Dataset entries:
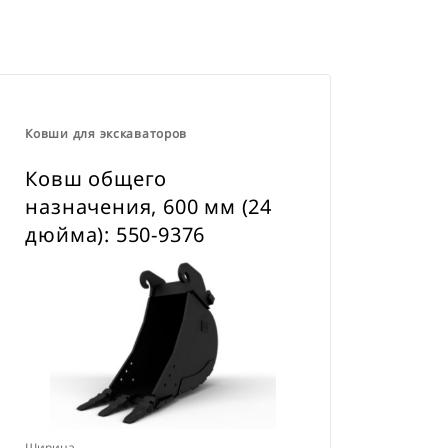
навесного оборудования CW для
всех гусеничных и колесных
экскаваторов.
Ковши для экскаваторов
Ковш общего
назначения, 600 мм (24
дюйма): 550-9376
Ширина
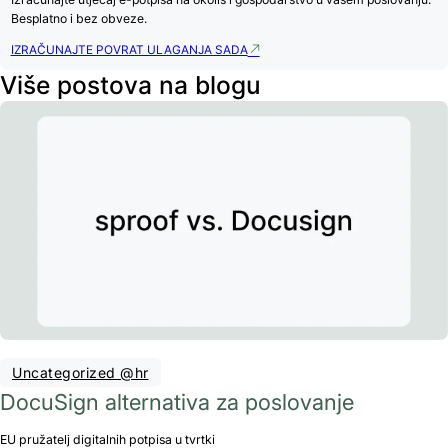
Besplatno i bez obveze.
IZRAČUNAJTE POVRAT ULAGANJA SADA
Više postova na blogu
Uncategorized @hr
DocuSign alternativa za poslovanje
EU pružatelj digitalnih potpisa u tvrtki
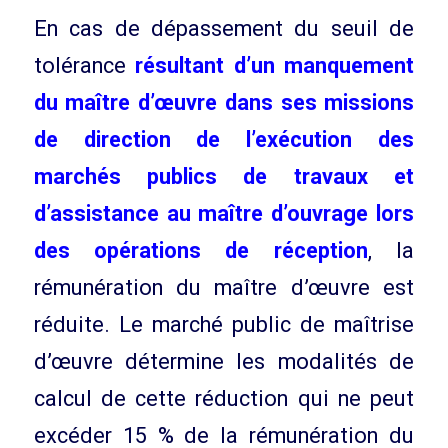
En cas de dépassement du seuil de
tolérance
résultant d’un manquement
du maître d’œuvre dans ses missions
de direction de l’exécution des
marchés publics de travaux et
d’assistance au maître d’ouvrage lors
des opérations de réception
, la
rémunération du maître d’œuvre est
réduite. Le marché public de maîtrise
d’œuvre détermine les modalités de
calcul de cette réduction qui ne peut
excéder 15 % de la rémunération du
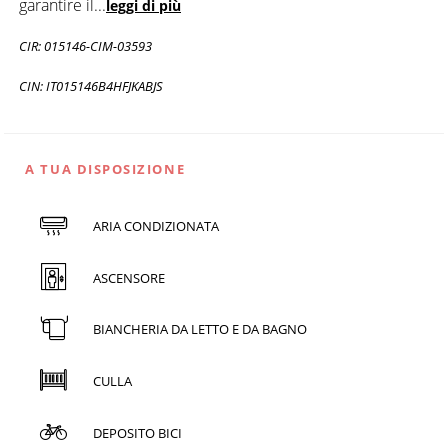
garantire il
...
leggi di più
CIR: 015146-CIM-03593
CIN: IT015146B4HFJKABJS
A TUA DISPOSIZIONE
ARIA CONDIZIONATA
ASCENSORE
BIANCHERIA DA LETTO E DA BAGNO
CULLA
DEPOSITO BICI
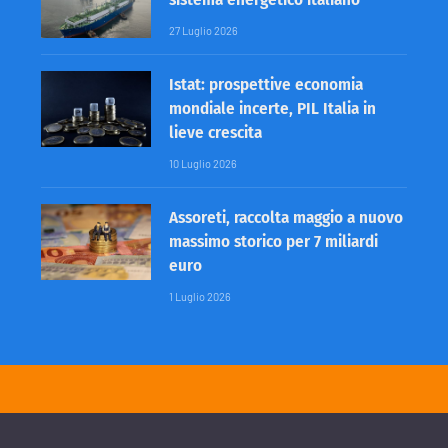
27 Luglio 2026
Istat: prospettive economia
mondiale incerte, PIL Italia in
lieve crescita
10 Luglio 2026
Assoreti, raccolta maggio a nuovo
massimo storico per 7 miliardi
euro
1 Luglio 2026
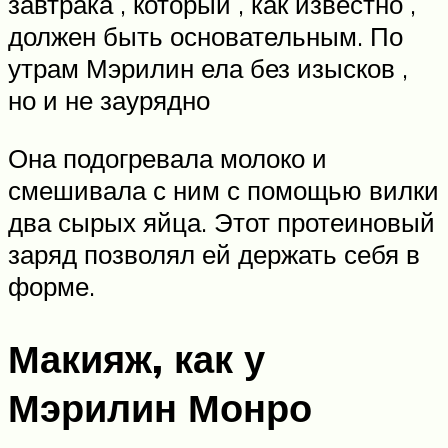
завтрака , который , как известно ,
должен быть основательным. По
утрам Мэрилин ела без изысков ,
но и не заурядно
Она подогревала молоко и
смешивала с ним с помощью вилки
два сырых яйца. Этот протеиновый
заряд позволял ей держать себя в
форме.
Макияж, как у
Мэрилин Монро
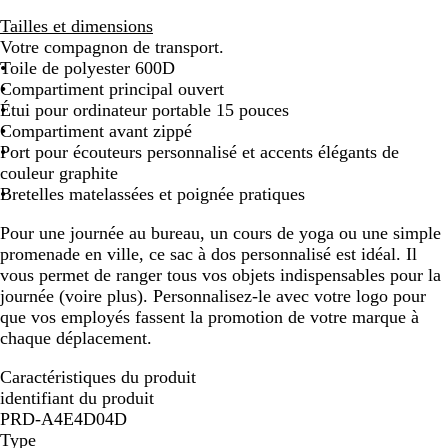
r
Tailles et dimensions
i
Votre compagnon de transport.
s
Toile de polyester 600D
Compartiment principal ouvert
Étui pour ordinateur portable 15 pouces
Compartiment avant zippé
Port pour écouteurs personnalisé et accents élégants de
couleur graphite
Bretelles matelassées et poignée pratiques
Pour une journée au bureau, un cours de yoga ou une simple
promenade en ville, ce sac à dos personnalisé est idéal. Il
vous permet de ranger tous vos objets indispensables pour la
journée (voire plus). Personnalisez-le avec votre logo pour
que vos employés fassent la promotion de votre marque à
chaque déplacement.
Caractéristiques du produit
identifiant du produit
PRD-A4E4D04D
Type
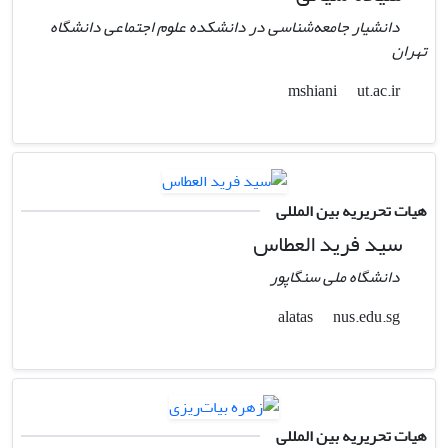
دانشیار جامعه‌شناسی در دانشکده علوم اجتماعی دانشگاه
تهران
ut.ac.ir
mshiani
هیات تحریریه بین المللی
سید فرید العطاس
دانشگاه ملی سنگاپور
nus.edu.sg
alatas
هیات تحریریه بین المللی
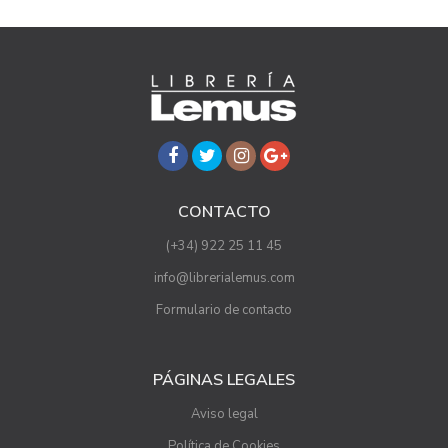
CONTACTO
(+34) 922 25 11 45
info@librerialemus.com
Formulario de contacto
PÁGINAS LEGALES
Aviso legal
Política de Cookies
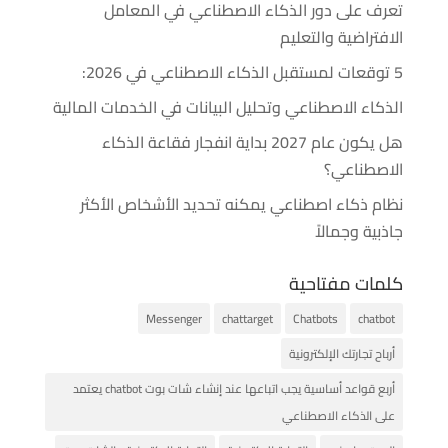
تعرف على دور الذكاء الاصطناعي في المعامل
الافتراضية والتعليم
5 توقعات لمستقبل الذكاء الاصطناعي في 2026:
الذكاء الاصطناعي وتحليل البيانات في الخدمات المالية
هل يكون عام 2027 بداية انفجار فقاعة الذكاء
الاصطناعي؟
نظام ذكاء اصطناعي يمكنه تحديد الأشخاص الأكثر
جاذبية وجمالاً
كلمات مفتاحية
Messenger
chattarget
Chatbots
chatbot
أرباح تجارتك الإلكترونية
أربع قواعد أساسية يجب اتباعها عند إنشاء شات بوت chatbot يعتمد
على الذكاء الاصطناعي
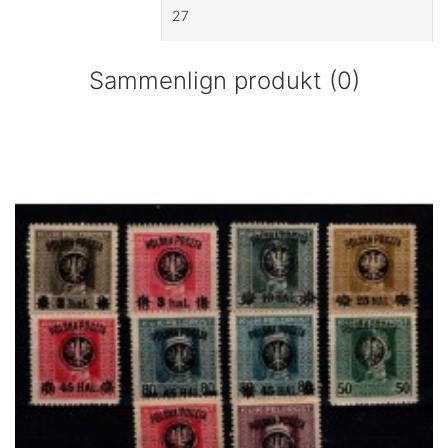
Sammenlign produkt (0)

...

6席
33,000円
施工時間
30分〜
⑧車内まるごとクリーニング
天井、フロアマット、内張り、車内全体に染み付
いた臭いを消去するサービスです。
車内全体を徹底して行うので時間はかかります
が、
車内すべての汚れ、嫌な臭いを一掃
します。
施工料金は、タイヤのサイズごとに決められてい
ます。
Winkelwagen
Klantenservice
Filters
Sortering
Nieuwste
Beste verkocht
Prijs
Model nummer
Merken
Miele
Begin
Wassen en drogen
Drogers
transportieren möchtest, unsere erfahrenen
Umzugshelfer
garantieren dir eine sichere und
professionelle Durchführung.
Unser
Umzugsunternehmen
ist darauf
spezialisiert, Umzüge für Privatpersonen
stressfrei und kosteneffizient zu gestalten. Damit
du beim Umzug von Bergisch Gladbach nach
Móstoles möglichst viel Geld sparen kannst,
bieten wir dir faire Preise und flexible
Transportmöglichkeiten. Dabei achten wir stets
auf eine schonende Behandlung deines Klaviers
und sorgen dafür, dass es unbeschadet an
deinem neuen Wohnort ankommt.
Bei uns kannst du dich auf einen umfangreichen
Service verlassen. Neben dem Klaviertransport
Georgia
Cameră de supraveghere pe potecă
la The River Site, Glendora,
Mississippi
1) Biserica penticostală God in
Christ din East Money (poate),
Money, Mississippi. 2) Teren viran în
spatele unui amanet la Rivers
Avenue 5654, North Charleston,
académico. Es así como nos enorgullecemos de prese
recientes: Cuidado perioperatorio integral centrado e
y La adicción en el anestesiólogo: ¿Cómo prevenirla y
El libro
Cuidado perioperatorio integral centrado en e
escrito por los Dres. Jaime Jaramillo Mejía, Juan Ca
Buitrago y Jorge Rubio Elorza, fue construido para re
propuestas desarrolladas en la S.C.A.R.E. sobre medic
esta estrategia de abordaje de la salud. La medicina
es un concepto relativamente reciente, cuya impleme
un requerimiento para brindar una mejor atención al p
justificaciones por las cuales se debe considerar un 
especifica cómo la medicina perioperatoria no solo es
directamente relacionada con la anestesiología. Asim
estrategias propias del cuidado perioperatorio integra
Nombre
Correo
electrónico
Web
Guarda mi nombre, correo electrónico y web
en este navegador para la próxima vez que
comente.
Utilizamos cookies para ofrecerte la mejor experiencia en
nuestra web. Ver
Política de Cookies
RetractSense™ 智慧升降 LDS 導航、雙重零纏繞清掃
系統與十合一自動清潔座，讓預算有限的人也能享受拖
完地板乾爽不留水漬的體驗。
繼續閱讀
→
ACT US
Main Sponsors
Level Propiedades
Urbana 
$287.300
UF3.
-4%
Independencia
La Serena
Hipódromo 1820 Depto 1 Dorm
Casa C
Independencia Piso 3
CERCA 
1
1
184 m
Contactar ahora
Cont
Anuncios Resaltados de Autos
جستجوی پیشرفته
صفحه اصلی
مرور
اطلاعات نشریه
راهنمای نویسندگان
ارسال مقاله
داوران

▶ _Directions for this task_:
Would you please reproduce the entries above, starting at the line with "marchés publics de travaux et" and stopping after the line with "Compartiment principal ouvert"? Omit any pictures.

▶ _Expected answer_:
marchés publics de travaux et
d’assistance au maître d’ouvrage lors
des opérations de réception
, la
rémunération du maître d’œuvre est
réduite. Le marché public de maîtrise
d’œuvre détermine les modalités de
calcul de cette réduction qui ne peut
excéder 15 % de la rémunération du
garantire il
...
leggi di più
CIR: 015146-CIM-03593
CIN: IT015146B4HFJKABJS
A TUA DISPOSIZIONE
ARIA CONDIZIONATA
ASCENSORE
BIANCHERIA DA LETTO E DA BAGNO
CULLA
DEPOSITO BICI
27 Luglio 2026
Istat: prospettive economia
mondiale incerte, PIL Italia in
lieve crescita
10 Luglio 2026
Assoreti, raccolta maggio a nuovo
massimo storico per 7 miliardi
euro
1 Luglio 2026
завтрака , который , как известно ,
должен быть основательным. По
утрам Мэрилин ела без изысков ,
но и не заурядно
Она подогревала молоко и
смешивала с ним с помощью вилки
два сырых яйца. Этот протеиновый
заряд позволял ей держать себя в
форме.
Макияж, как у
Мэрилин Монро
r
Tailles et dimensions
i
Votre compagnon de transport.
s
Toile de polyester 600D
Compartiment principal ouvert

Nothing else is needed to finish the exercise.